How a recent paper published in Nature was pray to regression to the mean.
On a recent article, Cai et al. (2020) used a perturbed ensemble of 40 members to show that members with relatively low El Niño Southern Oscillation (ENSO) variability at the beginning of the simulated period have a greater increase in ENSO variability towards the end of the simulated period than members with relatively high ENSO variability. They take this as evidence of ENSO self-regulation which would, if real, have important implications for future projections of ENSO variability under global warming. Here, I show that their results are not surprising, are likely product of simple regression to the mean and have no physical interpretation.
The Community Earth System Model Large Ensemble model (Kay et al. 2015) consists of 40 climate simulations (members) that ran from 1920 to 2100 with identical external forcing and physics. Their only difference is a small, round-off error, perturbation in their atmospheric initial conditions. Cai et al. (2020) computed, for each member, the variability (standard deviation) of an index of Eastern-Pacific ENSO they call “E-index” for the first and last 50 years of the simulation. Owing to the effect of the various initial conditions, the variability in the E-index varied between members. I show their main result in Figure 1, which reproduces their Figure 1b. It shows a negative correlation between the initial E-index variability and its future change, defined as the difference between the final and the initial E-index variability.
library(magrittr)
library(data.table)
library(ggplot2)
library(patchwork)
theme_set(theme_minimal(base_size = 10) + theme(panel.grid = element_blank()))

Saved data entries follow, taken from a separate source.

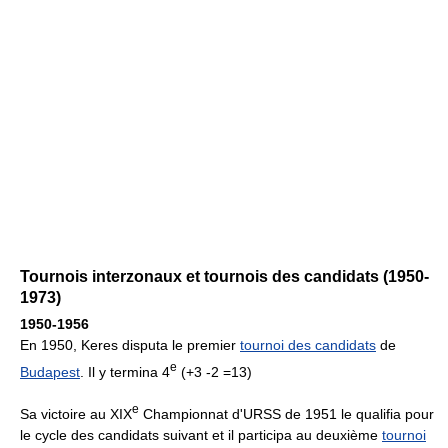
Tournois interzonaux et tournois des candidats (1950-
1973)
1950-1956
En 1950, Keres disputa le premier
tournoi des candidats
de
e
Budapest
. Il y termina 4
(+3 -2 =13)
e
Sa victoire au XIX
Championnat d'URSS de 1951 le qualifia pour
le cycle des candidats suivant et il participa au deuxième
tournoi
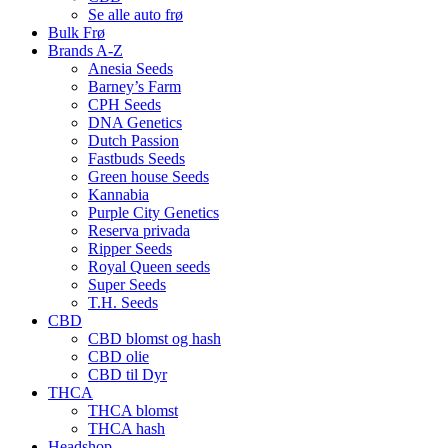
Se alle auto frø
Bulk Frø
Brands A-Z
Anesia Seeds
Barney’s Farm
CPH Seeds
DNA Genetics
Dutch Passion
Fastbuds Seeds
Green house Seeds
Kannabia
Purple City Genetics
Reserva privada
Ripper Seeds
Royal Queen seeds
Super Seeds
T.H. Seeds
CBD
CBD blomst og hash
CBD olie
CBD til Dyr
THCA
THCA blomst
THCA hash
Headshop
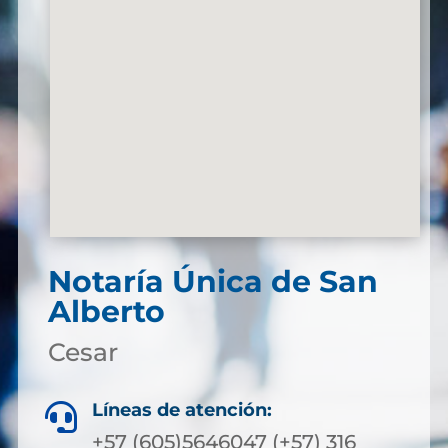
Notaría Única de San
Alberto
Cesar
Líneas de atención:

+57 (605)5646047 (+57) 316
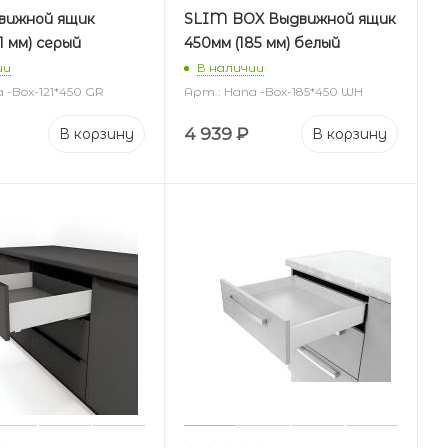
вижной ящик
SLIM BOX Выдвижной ящик
1 мм) серый
450мм (185 мм) белый
ии
В наличии
 -Box-121*450 GR
Арт.: Hana -Box-185*450 WH
4 939
₽
В корзину
В корзину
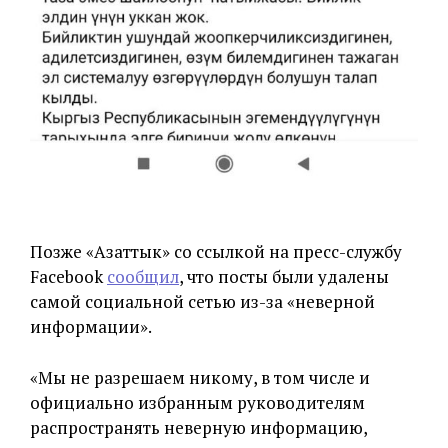
Позже «Азаттык» со ссылкой на пресс-службу
Facebook
сообщил
, что посты были удалены
самой социальной сетью из-за «неверной
информации».
«Мы не разрешаем никому, в том числе и
официально избранным руководителям
распространять неверную информацию,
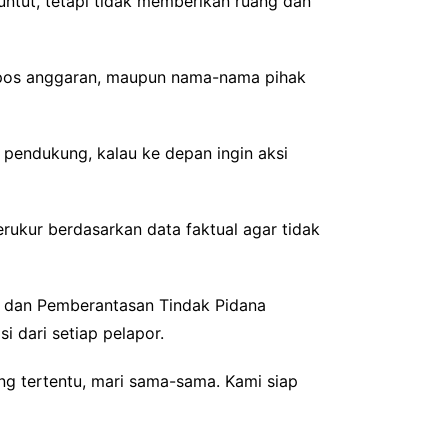
ntut, tetapi tidak memberikan ruang dan
, pos anggaran, maupun nama-nama pihak
pendukung, kalau ke depan ingin aksi
rukur berdasarkan data faktual agar tidak
n dan Pemberantasan Tindak Pidana
 dari setiap pelapor.
ng tertentu, mari sama-sama. Kami siap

cor <- obs_paper[, cor.test(initial, change)]
cor_text <- with(cor, paste0("R = ", signif(estimate, 2), "\nP ~ ", signif(p.value, 2)))
obs_paper[, rank := cut_number(initial, 3)]
obs_paper %>%
ggplot(aes(initial, change)) +
geom_point() +
geom_smooth(method = "lm", color = "#0e9a83") +
annotate("text", label = cor_text, x = .51, y = 0, hjust = 0, size = 4) +
scale_x_continuous("Initial E-index variability (s.d.)") +
scale_y_continuous("Change in E-index variability (s.d.)")
From this negative correlation, Cai et al. (2020) conclude that “strikingly, in experiments with initially higher ENSO variability (…), [its] amplitude in the future a century later [is] systematically smaller, and vice versa.” They attribute this to a novel mechanism of self-regulation involving non-linear thermal damping through upper-ocean heat exchange and stratification.
To test how striking this result really is, I created \(10^{4}\) simulations of 40 pairs of random numbers representing the initial and final variability of the E-index for 40 hypothetical ensemble members. The random numbers were taken from independent normal distribution with \(\mu=0.8\) and \(\sigma = 0.14\) for the initial variability and \(\mu=0.93\), \(\sigma = 0.072\) for the final variability. These are the mean and standard deviation from the observed values derived from Figure 1.
As each simulated observation is independent from the rest, this simulations serve as a plausible model for the null hypothesis that the initial variability of ENSO does not influence it’s future change.
two_plots <- function(sim, obs, n = 1:10) {
fits <- sim[, metR::FitLm(change, initial, se = TRUE), by = sim] %>%
.[term != "(Intercept)"] %>%
.[, p_value := pt(abs(estimate)/std.error, df, lower.tail = FALSE), by = sim]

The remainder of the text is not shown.